Salad + Sandwich From JetBlue EatUp Café
We landed from Paris and had a few hours at New York JFK before our connection to Los Angeles. Onboard, my wife and kids went right to sleep, but I found myself hungry. Thankfully, JetBlue has an attractive buy-on-board menu including snack boxes and heartier items on flights over 3.5 hours it calls its EatUp Café.
I was having trouble deciding between the sandwich and salad…so I had both.
First, the salad, which cost $13.
Harvest Salad
fresh kale, wild rice, roasted butternut squash, pomegranate seeds, toasted chickpeas, mint, shallots and tahini dressing.
I loved everything about this salad.
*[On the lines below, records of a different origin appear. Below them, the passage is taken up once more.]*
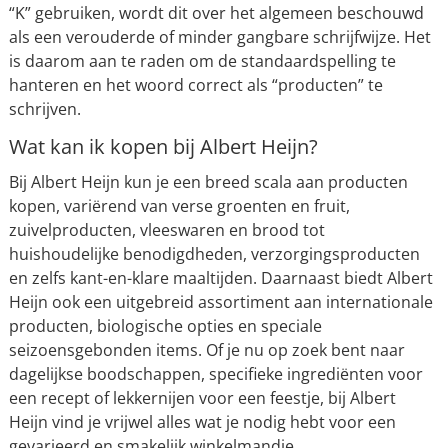
“K” gebruiken, wordt dit over het algemeen beschouwd
als een verouderde of minder gangbare schrijfwijze. Het
is daarom aan te raden om de standaardspelling te
hanteren en het woord correct als “producten” te
schrijven.
Wat kan ik kopen bij Albert Heijn?
Bij Albert Heijn kun je een breed scala aan producten
kopen, variërend van verse groenten en fruit,
zuivelproducten, vleeswaren en brood tot
huishoudelijke benodigdheden, verzorgingsproducten
en zelfs kant-en-klare maaltijden. Daarnaast biedt Albert
Heijn ook een uitgebreid assortiment aan internationale
producten, biologische opties en speciale
seizoensgebonden items. Of je nu op zoek bent naar
dagelijkse boodschappen, specifieke ingrediënten voor
een recept of lekkernijen voor een feestje, bij Albert
Heijn vind je vrijwel alles wat je nodig hebt voor een
gevarieerd en smakelijk winkelmandje.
The kale was fresh, I loved the pomegranate seeds and toasted chickpeas, the mint and shallots flavored it nicely, and the tahini dressing was excellent. A great “superfood.”
I’m glad I ordered the sandwich, because the salad was not enough. The sandwich also cost $13.
Turkey Pretzel Sandwich
sliced turkey breast, white cheddar cheese and fresh arugula on a soft pretzel baguette.
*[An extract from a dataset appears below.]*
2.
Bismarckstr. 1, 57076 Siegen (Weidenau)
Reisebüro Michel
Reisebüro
While I would not call the baguette German-style, it was pretty good for American bread and the sandwich was delicious. I appreciated the turkey tasted fresh and not processed.
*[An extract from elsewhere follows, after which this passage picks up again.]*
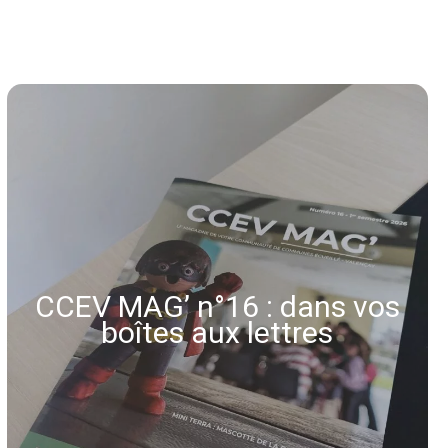
CCEV MAG’ n°16 : dans vos
boîtes aux lettres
These are both very salty choices, but I find them much better than the snack boxes filled with shelf-stable, highly processed ingredients.
Could I have waited till I got back to LAX and had a Double-Double at In-N-Out for $6? Sure…but this satisfied my hunger on the spot and tasted great. I love high-quality cold meals on airplanes and feel that JetBlue ahs nearly perfected this.
Each week, my Meal of the Week feature examines an airline meal from my travels over the years. This may be a meal from earlier in the week or it may be a meal served over a decade ago.
Ouch $26 for a salad and sandwich!
Hopefully things turn around for you!
So the regular exonomy food isn’t enough…
This is on a domestic trip, Aaron. Not trans-atlantic.
Calling that a salad should be a crime. Sounds like something the Antifa freaks in Portland would steal to eat after getting hungry after a 3 day heroin bing.
The sandwich looks great other than using that fake lettuce stuff but I guess it holds longer and doesn’t quickly brown. Best part is the condiments are on the side. Nothing worse than a ruined sandwich after finding out they put mayo, mustard, whatever on it.
Good job by JetBlue on 50% of this.
At a 350% profit .
I’s rather buy a better n.y. deli sandwich at a good deli shop in the terminal .
Dave, Matthew posted about a coffee chain called Kitsune. There are many of them (with different menus ) but one standard is a baguette with a dry ham and Swiss only dressed with a light coat of salted butter. They are delicious and are safe to consume for about 6+ hours without refrigeration. Good bread should never be cold Best part is the bread as locally baked fresh each day. The location I discovered was in the far west village in Manhattan. I sense you might enjoy it.
Thank you, that sounds PERFECT for my tastes.
I hope they expand more internationally too.!
You sound like someone who likes to eat at McDonalds and Subway.
On an unrelated note:
https://edition.cnn.com/2025/07/17/travel/tsa-family-military-checkpoint-expansion
Funny how I seem to lose my sense of hunger or thirst when I step aboard and airliner these days !
The EatUp Cafe is legitimately great (unlike some of the brutal boxes), but it’s a real crapshoot which routes get it. Ex-BOS it really feels like a lottery.
For something American and particularly packaged plane food, I’m really impressed with the ingredient lists of these items, but especially the turkey in the sandwich. I expected that list to be much, much longer.
Give me half the sandwich and 2/3 of the salad as my F meal on a domestic big3, and I’m happy.